Again he trailed off.
“How did Karen take that”
He snorted. “It was the happiest we had seen Arnold in years! And of course he was hopelessly in love with both of them. He demanded that they come back the following weekend, and the weekend after that.”
“How old was he by then?”
“Fourteen, fifteen.”
“How long did it go on?”
“From
fourteen to fifteen.”
“So when the Gordon girls were raped and murdered…”
“They were visiting Arnold, yes.” He leaned back in his chair and closed his eyes. “Karen had become increasingly unhappy with the girls visiting so often. It was practically once a week. Arnold lived for those visits. His focus of affection had shifted, as a teenage boy’s must, from her to the girls. She had become morose, bitter, unreasonable to the point of being irrational.” He opened his eyes again, stared into his drink and took a sip. “One day, out of the blue, she decided we had to promote a young hand we had recently employed.”
“Joe Vasco.”
“Yes, Joe Vasco.”
“And that was when it started.”
“Two weeks later, the Gordon girls were killed and their family disappeared shortly afterwards.” He paused, staring at his hands in his lap. I had the impression he was fighting back tears. Eventually he raised an eyebrow, drew breath, and went on, “The sheriff came over from Lovelock. He investigated, but there was no evidence. It was as though their parents had vanished off the face of the Earth. The sheriff went away and things returned to normal for a while. But pretty soon Arnold started hankering for a friend again. He had fallen in love with another little girl.”
He raised a hand and wiped a tear from his face.
I said, “Sally.”
He nodded. “Little Sally Ibanez. A ray of sun. She lit up the house. Her laughter…!” He laughed himself, but it was chocked off into a sob. He shook his head, barely able to talk, but needing to go on. “She couldn’t walk anywhere. She had to run. Run and laugh. She filled the house,” he waved his hand in an extravagant gesture, “she filled the house with noise, the way Arnold should have done, but never did… was never able. Was never allowed…”

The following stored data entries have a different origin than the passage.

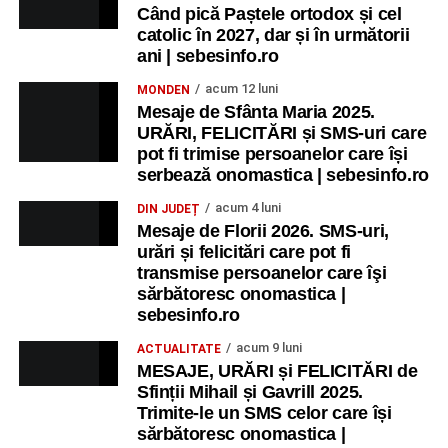
Când pică Paștele ortodox și cel
catolic în 2027, dar și în următorii
ani | sebesinfo.ro
acum 12 luni
MONDEN
Mesaje de Sfânta Maria 2025.
URĂRI, FELICITĂRI și SMS-uri care
pot fi trimise persoanelor care își
serbează onomastica | sebesinfo.ro
acum 4 luni
DIN JUDEȚ
Mesaje de Florii 2026. SMS-uri,
urări și felicitări care pot fi
transmise persoanelor care îşi
sărbătoresc onomastica |
sebesinfo.ro
acum 9 luni
ACTUALITATE
MESAJE, URĂRI și FELICITĂRI de
Sfinții Mihail și Gavrill 2025.
Trimite-le un SMS celor care își
sărbătoresc onomastica |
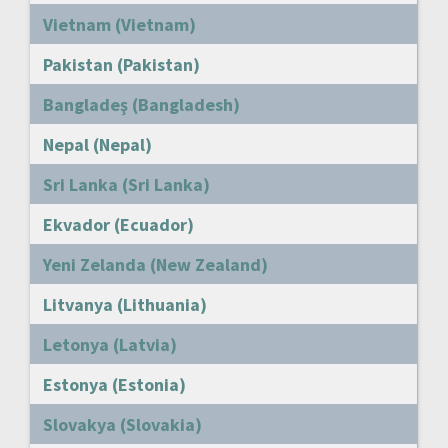
Vietnam (Vietnam)
Pakistan (Pakistan)
Bangladeş (Bangladesh)
Nepal (Nepal)
Sri Lanka (Sri Lanka)
Ekvador (Ecuador)
Yeni Zelanda (New Zealand)
Litvanya (Lithuania)
Letonya (Latvia)
Estonya (Estonia)
Slovakya (Slovakia)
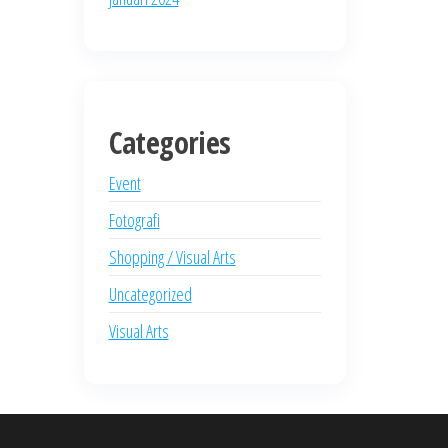
Categories
Event
Fotografi
Shopping / Visual Arts
Uncategorized
Visual Arts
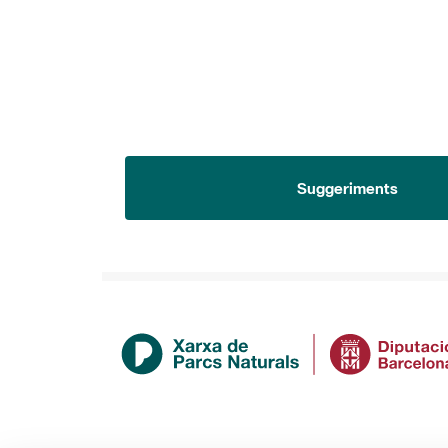
Suggeriments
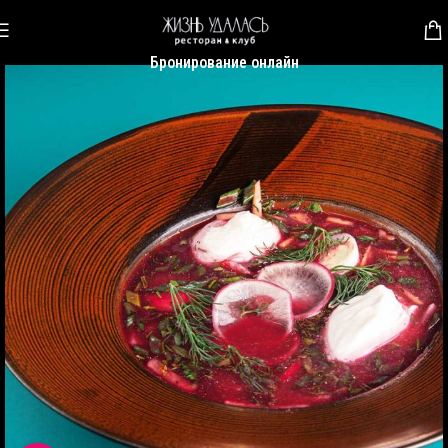
Бронирование онлайн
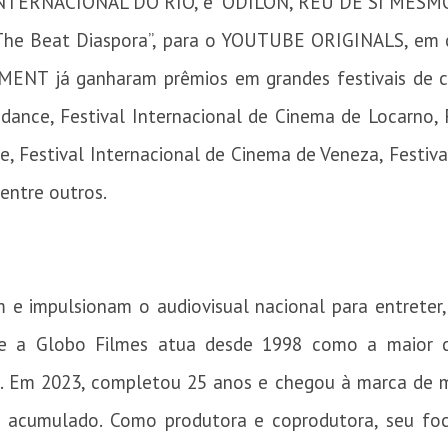
NTERNACIONAL DO RIO, e “ODILON, RÉU DE SI MESMO”
“The Beat Diaspora”, para o YOUTUBE ORIGINALS, e
NT já ganharam prêmios em grandes festivais de ci
ndance, Festival Internacional de Cinema de Locarno, 
e, Festival Internacional de Cinema de Veneza, Festiv
 entre outros.
am e impulsionam o audiovisual nacional para entreter
m que a Globo Filmes atua desde 1998 como a maior
ro. Em 2023, completou 25 anos e chegou à marca de m
 acumulado. Como produtora e coprodutora, seu foc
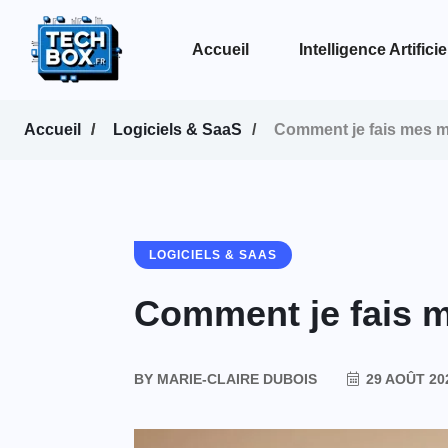
Accueil
Intelligence Artificie
Voir la page Intelligence Artificielle
Accueil
Logiciels & SaaS
Comment je fais mes m
LOGICIELS & SAAS
Comment je fais m
BY
MARIE-CLAIRE DUBOIS
29 AOÛT 20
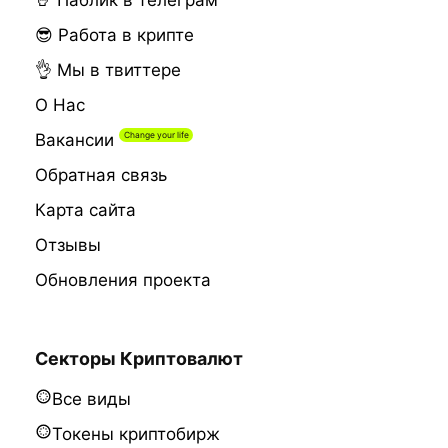
🤘 Паблик в телеграм
😎 Работа в крипте
👌 Мы в твиттере
О Нас
Вакансии
Обратная связь
Карта сайта
Отзывы
Обновления проекта
Секторы Криптовалют
Все виды
Токены криптобирж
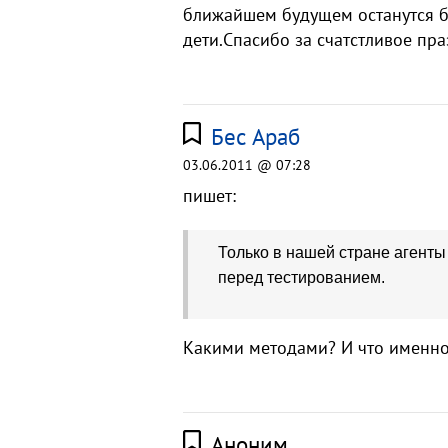
ближайшем будущем останутся б
дети.Спасибо за счатстливое пр
Бес Араб
03.06.2011 @ 07:28
пишет:
Только в нашей стране агент
перед тестированием.
Какими методами? И что именно
Аноним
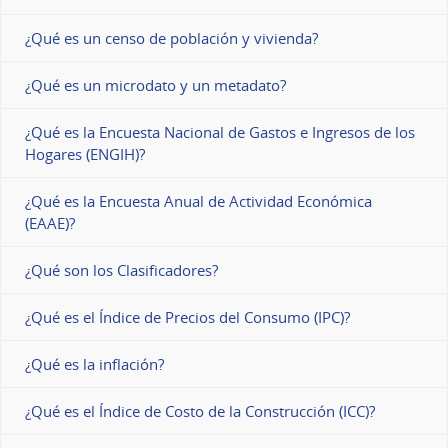
¿Qué es un censo de población y vivienda?
¿Qué es un microdato y un metadato?
¿Qué es la Encuesta Nacional de Gastos e Ingresos de los
Hogares (ENGIH)?
¿Qué es la Encuesta Anual de Actividad Económica
(EAAE)?
¿Qué son los Clasificadores?
¿Qué es el Índice de Precios del Consumo (IPC)?
¿Qué es la inflación?
¿Qué es el Índice de Costo de la Construcción (ICC)?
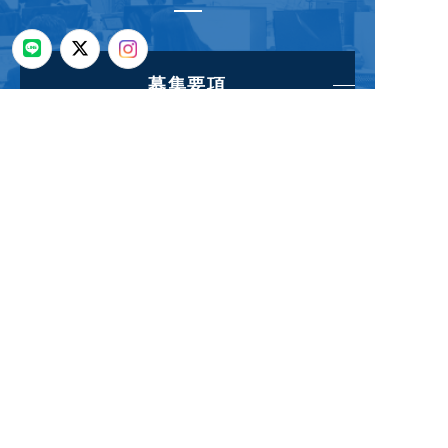
募集要項
エントリー
PAGE TOP
コーポレートサイト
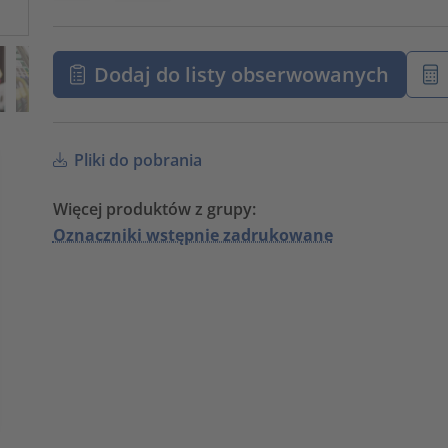
Dodaj do listy obserwowanych
Pliki do pobrania
Więcej produktów z grupy:
Oznaczniki wstępnie zadrukowane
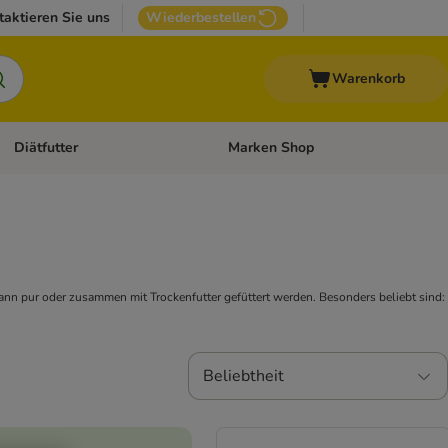
taktieren Sie uns
Wiederbestellen
Warenkorb
Diätfutter
Marken Shop
Zubehör
Kategorie-Menü öffnen: Andere Haustiere
Kategorie-Menü öffnen: Diätfutter
ann pur oder zusammen mit Trockenfutter gefüttert werden. Besonders beliebt sind:
Beliebtheit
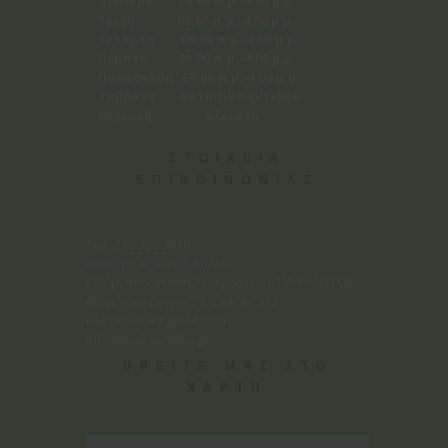
Δευτέρα 09:00 π.μ.-4:00 μ.μ.
Τρίτη 09:00 π.μ.-4:00 μ.μ.
Τετάρτη 09:00 π.μ.-4:00 μ.μ.
Πέμπτη 09:00 π.μ.-4:00 μ.μ.
Παρασκευή 09:00 π.μ.-4:00 μ.μ.
Σάββατο Κατόπιν Ραντεβού
Κυριακή Κλειστά
ΣΤΟΙΧΕΙΑ
ΕΠΙΚΟΙΝΩΝΙΑΣ
Tηλ. 210 330 3818
Ακαδημίας 91-93, Αθήνα
(100μ. απο στάση λεωφορείου: ΠΛ.ΚΑΝΙΓΓΟΣ
400μ. απο μετρό: ΣΤ. ΟΜΟΝΟΙΑ)
eakoustika@gmail.com
info@e-akoustika.gr
ΒΡΕΙΤΕ ΜΑΣ ΣΤΟ
ΧΑΡΤΗ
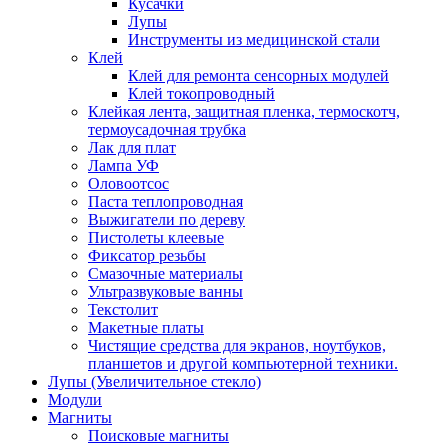
Кусачки
Лупы
Инструменты из медицинской стали
Клей
Клей для ремонта сенсорных модулей
Клей токопроводный
Клейкая лента, защитная пленка, термоскотч,
термоусадочная трубка
Лак для плат
Лампа УФ
Оловоотсос
Паста теплопроводная
Выжигатели по дереву
Пистолеты клеевые
Фиксатор резьбы
Смазочные материалы
Ультразвуковые ванны
Текстолит
Макетные платы
Чистящие средства для экранов, ноутбуков,
планшетов и другой компьютерной техники.
Лупы (Увеличительное стекло)
Модули
Магниты
Поисковые магниты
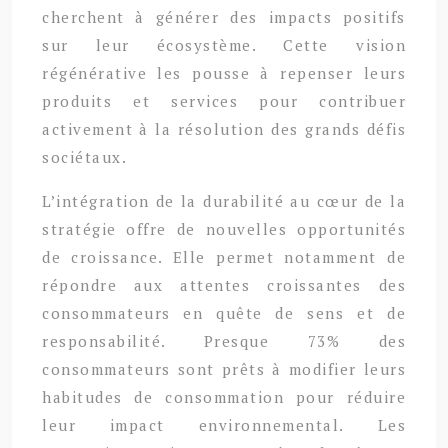
cherchent à générer des impacts positifs
sur leur écosystème. Cette vision
régénérative les pousse à repenser leurs
produits et services pour contribuer
activement à la résolution des grands défis
sociétaux.
L’intégration de la durabilité au cœur de la
stratégie offre de nouvelles opportunités
de croissance. Elle permet notamment de
répondre aux attentes croissantes des
consommateurs en quête de sens et de
responsabilité. Presque 73% des
consommateurs sont prêts à modifier leurs
habitudes de consommation pour réduire
leur impact environnemental. Les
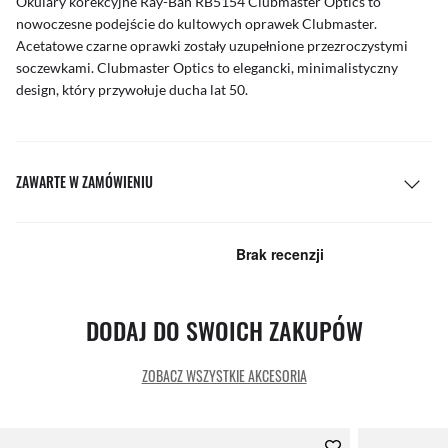
Okulary korekcyjne Ray-Ban RB5154 Clubmaster Optics to
nowoczesne podejście do kultowych oprawek Clubmaster.
Acetatowe czarne oprawki zostały uzupełnione przezroczystymi
soczewkami. Clubmaster Optics to elegancki, minimalistyczny
design, który przywołuje ducha lat 50.
ZAWARTE W ZAMÓWIENIU
DODAJ DO SWOICH ZAKUPÓW
ZOBACZ WSZYSTKIE AKCESORIA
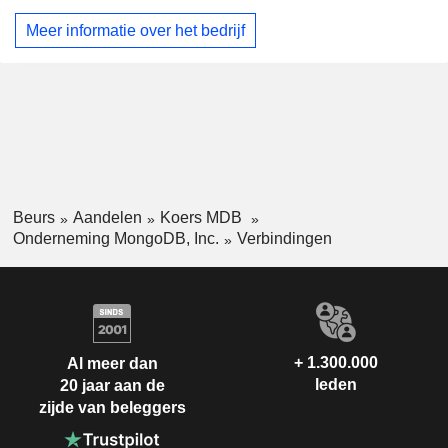
Azië/Pacific (11,6%).
Meer informatie over het bedrijf
Beurs
Aandelen
Koers MDB
Onderneming MongoDB, Inc.
Verbindingen
+ 1.300.000
Al meer dan
leden
20 jaar aan de
zijde van beleggers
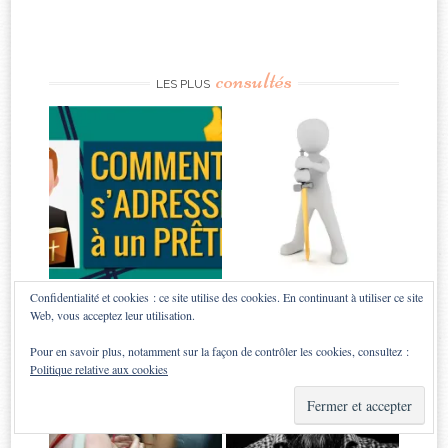
consultés
LES PLUS
Confidentialité et cookies : ce site utilise des cookies. En continuant à utiliser ce site
Web, vous acceptez leur utilisation.
Pour en savoir plus, notamment sur la façon de contrôler les cookies, consultez :
Politique relative aux cookies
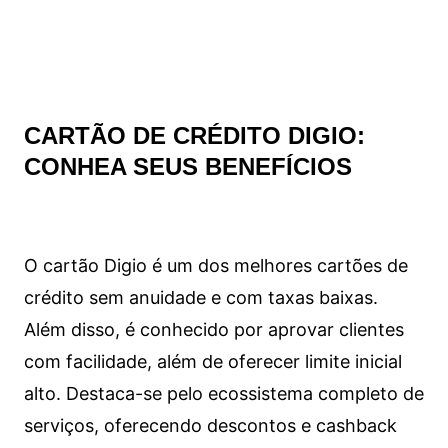
CARTÃO DE CRÉDITO DIGIO:
CONHEA SEUS BENEFÍCIOS
O cartão Digio é um dos melhores cartões de
crédito sem anuidade e com taxas baixas.
Além disso, é conhecido por aprovar clientes
com facilidade, além de oferecer limite inicial
alto. Destaca-se pelo ecossistema completo de
serviços, oferecendo descontos e cashback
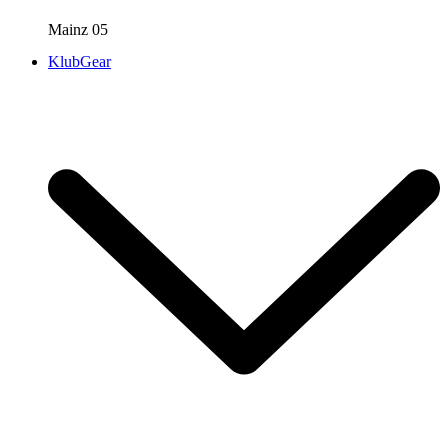
Mainz 05
KlubGear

“Then she was killed, too.”
“Then she was killed, for being pretty and lovable, and full of joy. Arnold adored her. So did I. And Karen detested her. I don’t know the details. I never want to know the details. I barely hold on to sanity as it is, Lacklan. I cannot escape the reality that I am as responsible for what happened to those children as Karen and Joe Vasco. But I cannot bear to know the details.”